Find the line containing "Types of Gutters". Reproduce it and every line after it up to the end of the records, exactly as written.

Records supplied START

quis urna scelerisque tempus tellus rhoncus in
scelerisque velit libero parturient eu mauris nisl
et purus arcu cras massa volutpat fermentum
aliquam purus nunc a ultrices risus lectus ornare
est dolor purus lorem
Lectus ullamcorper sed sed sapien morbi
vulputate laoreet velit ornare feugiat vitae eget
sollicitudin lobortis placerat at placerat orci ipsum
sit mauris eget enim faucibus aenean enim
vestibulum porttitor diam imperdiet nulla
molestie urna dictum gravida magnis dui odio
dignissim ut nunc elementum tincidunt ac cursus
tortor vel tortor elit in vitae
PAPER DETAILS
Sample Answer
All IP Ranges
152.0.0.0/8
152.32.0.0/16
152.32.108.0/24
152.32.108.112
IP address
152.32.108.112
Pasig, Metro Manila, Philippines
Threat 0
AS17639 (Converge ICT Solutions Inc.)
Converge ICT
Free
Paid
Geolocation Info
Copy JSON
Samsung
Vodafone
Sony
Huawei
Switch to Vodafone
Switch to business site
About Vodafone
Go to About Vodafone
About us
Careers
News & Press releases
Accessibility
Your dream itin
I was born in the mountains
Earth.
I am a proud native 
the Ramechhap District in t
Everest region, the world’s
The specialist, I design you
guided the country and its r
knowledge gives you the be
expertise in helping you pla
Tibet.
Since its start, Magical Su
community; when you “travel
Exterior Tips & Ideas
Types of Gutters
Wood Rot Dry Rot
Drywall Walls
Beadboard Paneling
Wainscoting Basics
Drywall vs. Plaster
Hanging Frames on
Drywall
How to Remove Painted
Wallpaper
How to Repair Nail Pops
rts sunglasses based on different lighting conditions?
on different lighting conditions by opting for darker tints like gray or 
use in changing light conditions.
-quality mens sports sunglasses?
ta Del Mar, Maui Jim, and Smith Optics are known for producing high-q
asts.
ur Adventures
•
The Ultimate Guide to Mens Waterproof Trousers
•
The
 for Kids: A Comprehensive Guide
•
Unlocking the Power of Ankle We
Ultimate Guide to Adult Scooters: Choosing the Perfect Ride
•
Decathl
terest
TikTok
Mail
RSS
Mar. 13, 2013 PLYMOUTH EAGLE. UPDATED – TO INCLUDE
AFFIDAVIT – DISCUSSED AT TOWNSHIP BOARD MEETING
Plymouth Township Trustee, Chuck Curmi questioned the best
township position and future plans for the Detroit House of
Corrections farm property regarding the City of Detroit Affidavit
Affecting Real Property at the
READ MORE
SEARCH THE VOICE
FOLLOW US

Records supplied END

Result -
Types of Gutters
Wood Rot Dry Rot
Drywall Walls
Beadboard Paneling
Wainscoting Basics
Drywall vs. Plaster
Hanging Frames on
Drywall
How to Remove Painted
Wallpaper
How to Repair Nail Pops
rts sunglasses based on different lighting conditions?
on different lighting conditions by opting for darker tints like gray or 
use in changing light conditions.
-quality mens sports sunglasses?
ta Del Mar, Maui Jim, and Smith Optics are known for producing high-q
asts.
ur Adventures
•
The Ultimate Guide to Mens Waterproof Trousers
•
The
 for Kids: A Comprehensive Guide
•
Unlocking the Power of Ankle We
Ultimate Guide to Adult Scooters: Choosing the Perfect Ride
•
Decathl
terest
TikTok
Mail
RSS
Mar. 13, 2013 PLYMOUTH EAGLE. UPDATED – TO INCLUDE
AFFIDAVIT – DISCUSSED AT TOWNSHIP BOARD MEETING
Plymouth Township Trustee, Chuck Curmi questioned the best
township position and future plans for the Detroit House of
Corrections farm property regarding the City of Detroit Affidavit
Affecting Real Property at the
READ MORE
SEARCH THE VOICE
FOLLOW US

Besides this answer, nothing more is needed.